I have a text file like this:
Address: somebodies address
Name: billy
Surname: bob
Shoe Size: 9
Telephone Number: 01234 123456
and I want to be able to create a script that can extract the details into variables. ie.
------------------------------------
#!/bin/sh
USERADDRESS=cat filename | sed -e 's/searchfor:/print rest of line'
PERSONSNAME=sed ..........
------------------------------------
so that when you execute the script, it puts "somebodies address" into the USERADDRESS variable (hope this makes sense)

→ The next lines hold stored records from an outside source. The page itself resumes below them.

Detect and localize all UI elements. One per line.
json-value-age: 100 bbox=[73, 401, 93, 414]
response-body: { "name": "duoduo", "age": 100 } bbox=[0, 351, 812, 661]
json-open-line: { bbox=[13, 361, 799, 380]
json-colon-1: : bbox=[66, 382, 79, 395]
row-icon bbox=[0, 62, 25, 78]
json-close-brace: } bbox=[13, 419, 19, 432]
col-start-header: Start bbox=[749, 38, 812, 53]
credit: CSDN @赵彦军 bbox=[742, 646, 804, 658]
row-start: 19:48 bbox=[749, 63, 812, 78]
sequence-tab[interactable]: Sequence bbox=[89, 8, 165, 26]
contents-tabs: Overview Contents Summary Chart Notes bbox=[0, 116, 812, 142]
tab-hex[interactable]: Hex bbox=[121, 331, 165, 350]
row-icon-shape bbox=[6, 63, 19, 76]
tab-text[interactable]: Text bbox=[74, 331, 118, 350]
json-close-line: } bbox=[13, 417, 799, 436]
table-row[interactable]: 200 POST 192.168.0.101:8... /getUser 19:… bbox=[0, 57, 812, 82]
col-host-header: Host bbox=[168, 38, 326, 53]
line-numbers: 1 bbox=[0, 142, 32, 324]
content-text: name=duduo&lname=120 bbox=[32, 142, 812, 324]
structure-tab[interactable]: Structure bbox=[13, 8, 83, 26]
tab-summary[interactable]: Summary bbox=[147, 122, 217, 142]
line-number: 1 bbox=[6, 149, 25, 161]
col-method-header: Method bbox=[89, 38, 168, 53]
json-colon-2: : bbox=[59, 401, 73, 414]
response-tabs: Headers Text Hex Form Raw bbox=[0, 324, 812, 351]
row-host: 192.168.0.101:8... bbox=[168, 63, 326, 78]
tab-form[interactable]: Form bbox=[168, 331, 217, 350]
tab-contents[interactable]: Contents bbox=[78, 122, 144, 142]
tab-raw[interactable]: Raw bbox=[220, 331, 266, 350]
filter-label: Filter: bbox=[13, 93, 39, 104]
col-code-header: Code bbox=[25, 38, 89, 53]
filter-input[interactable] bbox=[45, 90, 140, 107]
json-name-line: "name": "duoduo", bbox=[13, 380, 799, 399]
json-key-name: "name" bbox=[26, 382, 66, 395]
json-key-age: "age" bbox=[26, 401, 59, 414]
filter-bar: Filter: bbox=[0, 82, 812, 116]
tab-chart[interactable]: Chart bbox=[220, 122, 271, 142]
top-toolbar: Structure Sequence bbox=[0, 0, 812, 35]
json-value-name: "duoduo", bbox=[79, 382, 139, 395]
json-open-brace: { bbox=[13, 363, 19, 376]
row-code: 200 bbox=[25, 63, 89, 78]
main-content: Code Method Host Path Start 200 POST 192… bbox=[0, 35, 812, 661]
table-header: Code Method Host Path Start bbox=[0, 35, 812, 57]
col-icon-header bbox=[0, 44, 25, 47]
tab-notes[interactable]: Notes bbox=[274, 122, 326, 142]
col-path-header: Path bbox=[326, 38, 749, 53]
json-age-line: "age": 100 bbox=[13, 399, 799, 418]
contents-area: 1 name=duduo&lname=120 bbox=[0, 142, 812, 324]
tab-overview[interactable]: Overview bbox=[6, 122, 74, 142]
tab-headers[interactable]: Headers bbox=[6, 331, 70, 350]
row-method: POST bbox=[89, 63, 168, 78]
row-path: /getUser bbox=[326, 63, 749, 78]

How can this be accomplished? I have played around with grep, sed, and awk but couldn't do it.
Optimisation. Cool.
Take 2: ;-p
USERADDRESS=$(grep -i ^address filename); USERADDRESS=${USERADDRESS//A*:/}
SHOESIZE=$(grep -i "^shoe.size" filename); SHOESIZE=${SHOESIZE//S*:/}
TELNO=$(grep -i "^tel.*num" filename); TELNO=${TELNO//T*:/}
There: no "cut" anymore ;-p Of course this breaks any backwards compat with Bourne plus you need to check right case on the first char...

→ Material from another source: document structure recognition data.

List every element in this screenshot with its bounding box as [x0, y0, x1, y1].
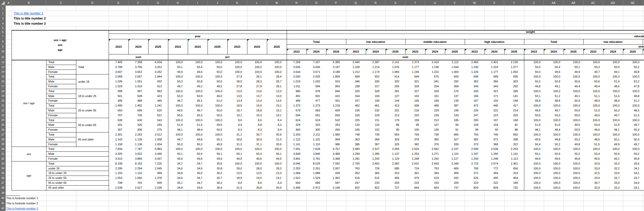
data-cell[interactable]: 205 — [445, 180, 465, 185]
data-cell[interactable]: 13,3 — [267, 171, 287, 176]
data-cell[interactable]: 276 — [445, 89, 465, 94]
data-cell[interactable]: 225 — [346, 118, 366, 123]
data-cell[interactable]: 137 — [445, 94, 465, 99]
data-cell[interactable]: 222 — [484, 108, 504, 113]
data-cell[interactable]: 100,0 — [247, 161, 267, 166]
data-cell[interactable]: 2.262 — [128, 132, 148, 137]
data-cell[interactable]: 737 — [445, 185, 465, 190]
data-cell[interactable]: 32,5 — [583, 171, 603, 176]
data-cell[interactable]: 3.446 — [148, 151, 168, 156]
data-cell[interactable]: 1.039 — [109, 79, 128, 84]
data-cell[interactable]: 346 — [346, 79, 366, 84]
data-cell[interactable]: 1.553 — [109, 176, 128, 180]
data-cell[interactable]: 660 — [504, 132, 524, 137]
select-all-corner[interactable] — [0, 0, 6, 6]
data-cell[interactable]: 378 — [405, 137, 425, 142]
data-cell[interactable]: 8,6 — [247, 180, 267, 185]
data-cell[interactable]: 2.715 — [465, 161, 484, 166]
data-cell[interactable]: 1.011 — [287, 84, 306, 89]
data-cell[interactable]: 49,7 — [583, 70, 603, 74]
stub-cell[interactable]: Total — [46, 147, 109, 151]
data-cell[interactable]: 2.068 — [109, 74, 128, 79]
data-cell[interactable]: 34,6 — [168, 166, 188, 171]
data-cell[interactable]: 600 — [445, 74, 465, 79]
data-cell[interactable]: 329 — [425, 89, 445, 94]
year-header-cell[interactable]: 2023 — [465, 49, 484, 54]
data-cell[interactable]: 100,0 — [247, 147, 267, 151]
data-cell[interactable]: 49,7 — [188, 108, 208, 113]
data-cell[interactable]: 33,3 — [603, 185, 623, 190]
data-cell[interactable]: 50,5 — [168, 113, 188, 118]
data-cell[interactable]: 2.237 — [445, 147, 465, 151]
data-cell[interactable]: 2.045 — [148, 166, 168, 171]
data-cell[interactable]: 308 — [445, 84, 465, 89]
data-cell[interactable]: 2.456 — [465, 60, 484, 65]
data-cell[interactable]: 31,1 — [227, 132, 247, 137]
data-cell[interactable]: 30,8 — [247, 185, 267, 190]
data-cell[interactable]: 986 — [326, 142, 346, 147]
data-cell[interactable]: 100,0 — [267, 70, 287, 74]
data-cell[interactable]: 3.697 — [109, 70, 128, 74]
data-cell[interactable]: 2.349 — [445, 161, 465, 166]
data-cell[interactable]: 1.044 — [445, 65, 465, 70]
row-number-22[interactable]: 22 — [0, 108, 6, 113]
data-cell[interactable]: 1.177 — [405, 65, 425, 70]
data-cell[interactable]: 365 — [366, 171, 386, 176]
data-cell[interactable]: 685 — [386, 166, 405, 171]
row-number-9[interactable]: 9 — [0, 44, 6, 49]
data-cell[interactable]: 1.218 — [326, 103, 346, 108]
data-cell[interactable]: 51,2 — [623, 98, 643, 103]
year-header-cell[interactable]: 2025 — [504, 49, 524, 54]
data-cell[interactable]: 333 — [465, 89, 484, 94]
data-cell[interactable]: 100,0 — [188, 147, 208, 151]
data-cell[interactable]: 376 — [425, 142, 445, 147]
data-cell[interactable]: 508 — [128, 94, 148, 99]
data-cell[interactable]: 13,4 — [247, 98, 267, 103]
data-cell[interactable]: 292 — [445, 79, 465, 84]
data-cell[interactable]: 432 — [445, 176, 465, 180]
data-cell[interactable]: 100,0 — [208, 89, 227, 94]
data-cell[interactable]: 144 — [386, 98, 405, 103]
data-cell[interactable]: 105 — [346, 127, 366, 132]
data-cell[interactable]: 491 — [287, 94, 306, 99]
data-cell[interactable]: 100,0 — [227, 147, 247, 151]
data-cell[interactable]: 13,7 — [247, 94, 267, 99]
data-cell[interactable]: 31,0 — [267, 137, 287, 142]
data-cell[interactable]: 100,0 — [564, 89, 583, 94]
data-cell[interactable]: 214 — [504, 108, 524, 113]
data-cell[interactable]: 1.242 — [366, 156, 386, 161]
data-cell[interactable]: 472 — [465, 103, 484, 108]
data-cell[interactable]: 34,1 — [623, 166, 643, 171]
data-cell[interactable]: 30,7 — [247, 132, 267, 137]
year-header-cell[interactable]: 2023 — [287, 49, 306, 54]
data-cell[interactable]: 461 — [366, 103, 386, 108]
data-cell[interactable]: 50,0 — [524, 65, 544, 70]
data-cell[interactable]: 300 — [306, 127, 326, 132]
stub-cell[interactable]: 18 to under 25 — [46, 171, 109, 176]
data-cell[interactable]: 100,0 — [267, 147, 287, 151]
data-cell[interactable]: 46,6 — [583, 127, 603, 132]
year-header-cell[interactable]: 2023 — [583, 49, 603, 54]
data-cell[interactable]: 48,6 — [603, 84, 623, 89]
column-header-O[interactable]: O — [306, 0, 326, 6]
data-cell[interactable]: 18,7 — [227, 108, 247, 113]
data-cell[interactable]: 736 — [425, 132, 445, 137]
data-cell[interactable]: 189 — [504, 180, 524, 185]
data-cell[interactable]: 496 — [109, 98, 128, 103]
row-number-15[interactable]: 15 — [0, 74, 6, 79]
data-cell[interactable]: 3.251 — [148, 65, 168, 70]
data-cell[interactable]: 2.301 — [109, 132, 128, 137]
data-cell[interactable]: 52,2 — [623, 79, 643, 84]
data-cell[interactable]: 100,0 — [188, 60, 208, 65]
data-cell[interactable]: 415 — [326, 94, 346, 99]
data-cell[interactable]: 100,0 — [564, 118, 583, 123]
stub-cell[interactable]: 25 to under 55 — [46, 176, 109, 180]
data-cell[interactable]: 1.143 — [109, 137, 128, 142]
year-header-cell[interactable]: 2024 — [128, 39, 148, 54]
data-cell[interactable]: 3.841 — [287, 156, 306, 161]
data-cell[interactable]: 694 — [287, 113, 306, 118]
data-cell[interactable]: 19,1 — [267, 108, 287, 113]
data-cell[interactable]: 1.352 — [326, 176, 346, 180]
stub-cell[interactable]: 65 and older — [46, 185, 109, 190]
data-cell[interactable]: 49,1 — [564, 94, 583, 99]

Your last sentence is true
I *know* it is. Unfortunately I had to learn that the hard way.
And, a bit to my surprise: Your solution is faster, not much (0.001s over 20 (2x10) testruns).
Neat. BTW, I thought I was the only one doing timings on stuff like that...

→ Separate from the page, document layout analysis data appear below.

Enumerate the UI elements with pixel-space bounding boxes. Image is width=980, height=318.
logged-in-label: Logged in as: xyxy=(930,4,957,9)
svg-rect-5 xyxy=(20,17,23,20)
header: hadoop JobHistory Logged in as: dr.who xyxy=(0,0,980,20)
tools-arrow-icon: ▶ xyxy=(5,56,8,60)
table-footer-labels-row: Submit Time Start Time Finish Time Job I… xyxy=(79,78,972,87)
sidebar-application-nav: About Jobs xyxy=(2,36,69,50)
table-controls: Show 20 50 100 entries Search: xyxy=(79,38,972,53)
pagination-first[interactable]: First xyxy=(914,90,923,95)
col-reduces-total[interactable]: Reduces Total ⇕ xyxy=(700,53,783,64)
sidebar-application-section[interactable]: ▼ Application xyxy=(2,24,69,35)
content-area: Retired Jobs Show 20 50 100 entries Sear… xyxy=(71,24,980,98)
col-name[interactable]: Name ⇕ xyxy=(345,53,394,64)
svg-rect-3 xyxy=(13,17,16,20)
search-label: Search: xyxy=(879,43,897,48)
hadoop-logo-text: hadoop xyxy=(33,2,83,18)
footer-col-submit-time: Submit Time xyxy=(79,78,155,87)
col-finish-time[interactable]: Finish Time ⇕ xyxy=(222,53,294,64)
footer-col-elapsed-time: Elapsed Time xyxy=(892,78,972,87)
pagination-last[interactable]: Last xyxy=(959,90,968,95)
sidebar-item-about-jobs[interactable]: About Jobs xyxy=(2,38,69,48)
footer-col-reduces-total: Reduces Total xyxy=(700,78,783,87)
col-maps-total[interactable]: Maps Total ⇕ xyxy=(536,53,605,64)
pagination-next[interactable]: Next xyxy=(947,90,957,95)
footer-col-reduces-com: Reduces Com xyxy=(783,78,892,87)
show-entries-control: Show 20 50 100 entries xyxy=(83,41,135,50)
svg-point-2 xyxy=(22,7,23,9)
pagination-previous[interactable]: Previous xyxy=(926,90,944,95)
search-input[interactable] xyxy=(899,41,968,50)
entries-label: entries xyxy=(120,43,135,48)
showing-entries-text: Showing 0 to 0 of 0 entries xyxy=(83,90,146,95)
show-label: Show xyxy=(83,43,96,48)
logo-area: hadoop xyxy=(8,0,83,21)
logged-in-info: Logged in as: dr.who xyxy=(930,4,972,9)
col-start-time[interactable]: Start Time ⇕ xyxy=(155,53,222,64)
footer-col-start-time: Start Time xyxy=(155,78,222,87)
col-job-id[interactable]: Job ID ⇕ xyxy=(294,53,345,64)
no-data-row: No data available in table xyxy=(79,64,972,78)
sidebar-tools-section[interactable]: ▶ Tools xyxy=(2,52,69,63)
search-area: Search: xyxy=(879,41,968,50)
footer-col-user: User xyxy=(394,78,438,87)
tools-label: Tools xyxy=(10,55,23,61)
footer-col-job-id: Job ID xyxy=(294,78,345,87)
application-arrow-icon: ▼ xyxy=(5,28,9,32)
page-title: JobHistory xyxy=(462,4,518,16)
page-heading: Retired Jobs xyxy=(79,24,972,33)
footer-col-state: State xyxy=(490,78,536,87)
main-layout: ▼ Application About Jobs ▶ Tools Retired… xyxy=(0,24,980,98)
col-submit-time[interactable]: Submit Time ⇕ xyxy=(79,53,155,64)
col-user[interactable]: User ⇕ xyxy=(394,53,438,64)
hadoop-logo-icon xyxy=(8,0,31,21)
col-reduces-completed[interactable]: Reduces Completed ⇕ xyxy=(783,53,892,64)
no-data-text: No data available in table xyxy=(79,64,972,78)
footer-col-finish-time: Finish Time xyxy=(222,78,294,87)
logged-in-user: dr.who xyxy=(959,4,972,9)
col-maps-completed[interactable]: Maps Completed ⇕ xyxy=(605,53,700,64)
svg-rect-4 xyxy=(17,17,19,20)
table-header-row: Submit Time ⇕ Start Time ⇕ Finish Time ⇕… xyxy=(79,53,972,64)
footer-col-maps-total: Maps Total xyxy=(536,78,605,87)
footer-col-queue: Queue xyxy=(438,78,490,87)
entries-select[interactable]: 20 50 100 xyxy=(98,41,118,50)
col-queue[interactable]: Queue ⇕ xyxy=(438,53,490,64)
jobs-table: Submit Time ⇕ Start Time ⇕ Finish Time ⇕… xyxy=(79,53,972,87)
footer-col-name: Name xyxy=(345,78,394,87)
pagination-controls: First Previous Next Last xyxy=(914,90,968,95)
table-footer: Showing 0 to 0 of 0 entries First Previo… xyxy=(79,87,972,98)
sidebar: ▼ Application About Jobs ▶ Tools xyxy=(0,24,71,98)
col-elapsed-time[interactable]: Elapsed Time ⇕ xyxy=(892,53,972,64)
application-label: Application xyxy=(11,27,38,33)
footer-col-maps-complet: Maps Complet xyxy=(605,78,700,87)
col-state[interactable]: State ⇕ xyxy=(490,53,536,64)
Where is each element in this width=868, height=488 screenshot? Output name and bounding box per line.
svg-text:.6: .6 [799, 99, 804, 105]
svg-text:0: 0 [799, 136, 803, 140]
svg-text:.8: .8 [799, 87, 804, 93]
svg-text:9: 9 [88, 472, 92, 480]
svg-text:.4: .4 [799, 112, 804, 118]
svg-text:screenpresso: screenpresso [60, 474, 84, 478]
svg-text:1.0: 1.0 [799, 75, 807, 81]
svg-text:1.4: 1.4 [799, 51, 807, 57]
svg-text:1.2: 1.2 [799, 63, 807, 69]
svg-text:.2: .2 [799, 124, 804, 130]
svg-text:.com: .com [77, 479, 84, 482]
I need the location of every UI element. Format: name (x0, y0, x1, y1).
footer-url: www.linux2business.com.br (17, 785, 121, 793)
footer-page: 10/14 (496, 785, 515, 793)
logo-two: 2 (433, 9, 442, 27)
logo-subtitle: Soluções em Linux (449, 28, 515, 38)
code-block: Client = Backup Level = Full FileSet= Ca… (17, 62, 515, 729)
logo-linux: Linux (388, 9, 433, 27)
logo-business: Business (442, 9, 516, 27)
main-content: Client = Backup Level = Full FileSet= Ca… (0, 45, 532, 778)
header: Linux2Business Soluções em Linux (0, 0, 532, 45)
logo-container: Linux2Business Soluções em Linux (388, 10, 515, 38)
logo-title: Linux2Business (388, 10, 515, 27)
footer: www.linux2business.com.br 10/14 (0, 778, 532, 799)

In view of optimization, I originally wanted to mention that sed is probably much more heavyweight than grep
IMHO it all depends on using the right tool for the job ("useless use of cat award") and what features you actually use. If you use (g)awk to only print where you could var=$(< source), then awk can be considered "heavyweight", but if you use it to script your way around glueing data together from three different sources with one awk script then it becomes an indispensable tool worth it's weight in gold.
Wrt sed, iIf you can't work around using sed then you could speed up sed by prefixing your search pattern, though you'll probably only a relative performance gain if you have lots of data to wade through.